====== Supplied material
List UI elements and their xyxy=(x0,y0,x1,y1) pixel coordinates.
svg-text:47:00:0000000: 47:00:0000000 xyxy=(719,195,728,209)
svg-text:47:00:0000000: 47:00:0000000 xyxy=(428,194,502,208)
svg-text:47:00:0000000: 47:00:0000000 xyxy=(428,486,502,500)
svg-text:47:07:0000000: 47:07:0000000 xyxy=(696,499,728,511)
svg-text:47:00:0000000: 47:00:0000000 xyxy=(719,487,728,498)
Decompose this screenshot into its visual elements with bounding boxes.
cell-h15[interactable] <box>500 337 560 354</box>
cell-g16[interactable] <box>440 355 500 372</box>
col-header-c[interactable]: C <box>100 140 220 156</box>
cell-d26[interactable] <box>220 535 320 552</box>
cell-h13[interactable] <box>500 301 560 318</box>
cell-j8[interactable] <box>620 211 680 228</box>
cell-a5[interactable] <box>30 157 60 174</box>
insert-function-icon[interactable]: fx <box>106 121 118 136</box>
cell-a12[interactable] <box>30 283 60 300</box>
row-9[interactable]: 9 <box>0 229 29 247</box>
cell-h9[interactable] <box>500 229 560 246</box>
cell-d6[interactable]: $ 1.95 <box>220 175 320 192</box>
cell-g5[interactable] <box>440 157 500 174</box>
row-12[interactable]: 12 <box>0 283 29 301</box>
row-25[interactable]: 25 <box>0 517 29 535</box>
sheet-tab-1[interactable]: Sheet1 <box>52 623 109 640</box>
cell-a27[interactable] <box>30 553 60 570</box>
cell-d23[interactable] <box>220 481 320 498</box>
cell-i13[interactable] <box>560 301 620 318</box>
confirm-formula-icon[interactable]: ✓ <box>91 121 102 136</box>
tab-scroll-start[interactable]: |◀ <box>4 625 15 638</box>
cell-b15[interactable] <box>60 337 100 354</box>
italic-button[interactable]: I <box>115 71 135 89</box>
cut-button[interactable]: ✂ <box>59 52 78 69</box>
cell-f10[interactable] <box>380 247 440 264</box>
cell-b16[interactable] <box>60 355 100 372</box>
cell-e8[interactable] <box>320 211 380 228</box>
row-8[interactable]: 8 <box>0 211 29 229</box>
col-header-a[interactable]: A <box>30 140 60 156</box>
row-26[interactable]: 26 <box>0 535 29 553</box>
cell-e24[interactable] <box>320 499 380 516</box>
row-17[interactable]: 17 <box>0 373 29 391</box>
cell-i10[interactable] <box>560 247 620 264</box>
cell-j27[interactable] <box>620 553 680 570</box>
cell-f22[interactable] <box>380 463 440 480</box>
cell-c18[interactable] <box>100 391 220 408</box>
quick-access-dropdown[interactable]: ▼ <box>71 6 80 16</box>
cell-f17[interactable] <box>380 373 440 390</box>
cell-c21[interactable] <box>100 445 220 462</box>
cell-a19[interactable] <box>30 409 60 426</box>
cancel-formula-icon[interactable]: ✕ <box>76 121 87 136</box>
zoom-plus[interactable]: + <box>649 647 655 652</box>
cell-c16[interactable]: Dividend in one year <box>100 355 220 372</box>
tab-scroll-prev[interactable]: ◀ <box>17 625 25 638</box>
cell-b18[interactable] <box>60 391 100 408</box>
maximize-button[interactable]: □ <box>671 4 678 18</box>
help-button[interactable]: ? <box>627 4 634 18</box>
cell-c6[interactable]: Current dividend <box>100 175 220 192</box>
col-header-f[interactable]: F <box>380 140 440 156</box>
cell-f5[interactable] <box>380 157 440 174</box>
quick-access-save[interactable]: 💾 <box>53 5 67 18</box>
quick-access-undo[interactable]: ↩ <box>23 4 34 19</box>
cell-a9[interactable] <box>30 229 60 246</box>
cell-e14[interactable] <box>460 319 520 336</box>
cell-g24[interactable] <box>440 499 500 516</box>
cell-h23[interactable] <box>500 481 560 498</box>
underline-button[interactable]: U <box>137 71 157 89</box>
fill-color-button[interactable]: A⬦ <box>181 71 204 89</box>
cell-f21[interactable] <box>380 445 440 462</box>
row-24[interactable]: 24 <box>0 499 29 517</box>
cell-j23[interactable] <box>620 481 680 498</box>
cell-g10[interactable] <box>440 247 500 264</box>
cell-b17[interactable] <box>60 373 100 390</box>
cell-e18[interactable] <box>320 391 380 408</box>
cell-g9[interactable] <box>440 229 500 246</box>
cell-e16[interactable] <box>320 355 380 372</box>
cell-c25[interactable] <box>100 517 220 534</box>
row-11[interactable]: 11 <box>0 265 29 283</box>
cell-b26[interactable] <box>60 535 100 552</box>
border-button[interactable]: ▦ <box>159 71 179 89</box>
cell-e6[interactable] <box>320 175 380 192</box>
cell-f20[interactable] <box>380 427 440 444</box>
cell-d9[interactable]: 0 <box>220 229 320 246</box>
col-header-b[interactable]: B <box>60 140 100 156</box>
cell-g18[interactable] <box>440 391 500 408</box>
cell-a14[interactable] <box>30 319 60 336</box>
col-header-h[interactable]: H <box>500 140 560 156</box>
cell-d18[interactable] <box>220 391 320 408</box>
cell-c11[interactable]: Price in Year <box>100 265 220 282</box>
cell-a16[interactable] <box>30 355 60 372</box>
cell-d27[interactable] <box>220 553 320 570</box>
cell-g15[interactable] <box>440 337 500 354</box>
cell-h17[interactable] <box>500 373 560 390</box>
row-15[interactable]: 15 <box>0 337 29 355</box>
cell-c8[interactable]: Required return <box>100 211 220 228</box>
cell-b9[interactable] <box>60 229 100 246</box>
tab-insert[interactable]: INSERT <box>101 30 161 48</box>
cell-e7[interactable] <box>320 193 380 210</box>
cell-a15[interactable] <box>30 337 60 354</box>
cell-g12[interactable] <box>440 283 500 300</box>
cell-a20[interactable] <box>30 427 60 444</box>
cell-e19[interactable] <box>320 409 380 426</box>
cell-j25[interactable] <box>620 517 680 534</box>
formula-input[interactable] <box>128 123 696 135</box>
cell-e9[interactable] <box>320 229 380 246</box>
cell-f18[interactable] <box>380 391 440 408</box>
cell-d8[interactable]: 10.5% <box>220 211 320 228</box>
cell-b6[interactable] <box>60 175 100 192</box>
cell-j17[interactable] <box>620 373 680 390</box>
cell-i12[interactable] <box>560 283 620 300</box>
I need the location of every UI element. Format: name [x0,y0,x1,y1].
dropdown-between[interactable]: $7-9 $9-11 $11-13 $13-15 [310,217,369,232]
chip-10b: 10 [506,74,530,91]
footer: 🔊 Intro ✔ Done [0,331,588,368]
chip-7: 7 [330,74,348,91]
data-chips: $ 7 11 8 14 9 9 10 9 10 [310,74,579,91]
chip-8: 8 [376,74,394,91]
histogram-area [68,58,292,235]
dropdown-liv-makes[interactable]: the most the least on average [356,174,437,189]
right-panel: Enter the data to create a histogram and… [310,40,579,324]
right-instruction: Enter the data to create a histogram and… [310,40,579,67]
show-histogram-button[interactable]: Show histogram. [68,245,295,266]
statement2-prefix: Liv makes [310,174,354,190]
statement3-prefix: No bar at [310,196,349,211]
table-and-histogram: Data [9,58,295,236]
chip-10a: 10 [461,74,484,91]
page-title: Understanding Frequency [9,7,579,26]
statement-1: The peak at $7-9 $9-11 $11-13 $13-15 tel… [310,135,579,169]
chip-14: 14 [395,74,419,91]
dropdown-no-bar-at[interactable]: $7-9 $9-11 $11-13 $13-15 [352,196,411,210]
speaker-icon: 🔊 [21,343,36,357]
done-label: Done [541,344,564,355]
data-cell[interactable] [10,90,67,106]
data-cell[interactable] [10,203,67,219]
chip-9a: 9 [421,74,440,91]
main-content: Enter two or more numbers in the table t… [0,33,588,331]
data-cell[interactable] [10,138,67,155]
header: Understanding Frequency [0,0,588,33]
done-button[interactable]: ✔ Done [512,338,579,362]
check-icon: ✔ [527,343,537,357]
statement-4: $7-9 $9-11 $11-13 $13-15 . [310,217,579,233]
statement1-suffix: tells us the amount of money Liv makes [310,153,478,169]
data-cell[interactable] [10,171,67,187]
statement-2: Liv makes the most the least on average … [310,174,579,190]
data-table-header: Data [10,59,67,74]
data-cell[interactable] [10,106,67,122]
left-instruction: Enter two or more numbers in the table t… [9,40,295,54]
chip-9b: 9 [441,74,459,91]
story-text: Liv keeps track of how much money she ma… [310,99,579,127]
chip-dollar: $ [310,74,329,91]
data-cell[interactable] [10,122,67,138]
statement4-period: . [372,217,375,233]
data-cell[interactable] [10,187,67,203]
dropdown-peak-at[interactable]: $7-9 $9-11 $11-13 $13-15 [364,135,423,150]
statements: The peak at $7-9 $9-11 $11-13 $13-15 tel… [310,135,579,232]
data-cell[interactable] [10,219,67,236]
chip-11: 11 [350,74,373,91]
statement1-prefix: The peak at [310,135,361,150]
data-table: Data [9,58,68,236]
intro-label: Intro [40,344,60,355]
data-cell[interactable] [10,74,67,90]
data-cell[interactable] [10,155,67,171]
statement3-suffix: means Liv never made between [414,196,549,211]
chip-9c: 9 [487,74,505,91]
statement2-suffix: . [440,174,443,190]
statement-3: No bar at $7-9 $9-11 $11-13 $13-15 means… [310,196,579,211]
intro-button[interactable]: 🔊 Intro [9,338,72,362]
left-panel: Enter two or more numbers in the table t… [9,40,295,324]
============
Task objective: Report every line of the material above in which "least" appears.

Response to this task:
dropdown-liv-makes[interactable]: the most the least on average [356,174,437,189]
statement-2: Liv makes the most the least on average … [310,174,579,190]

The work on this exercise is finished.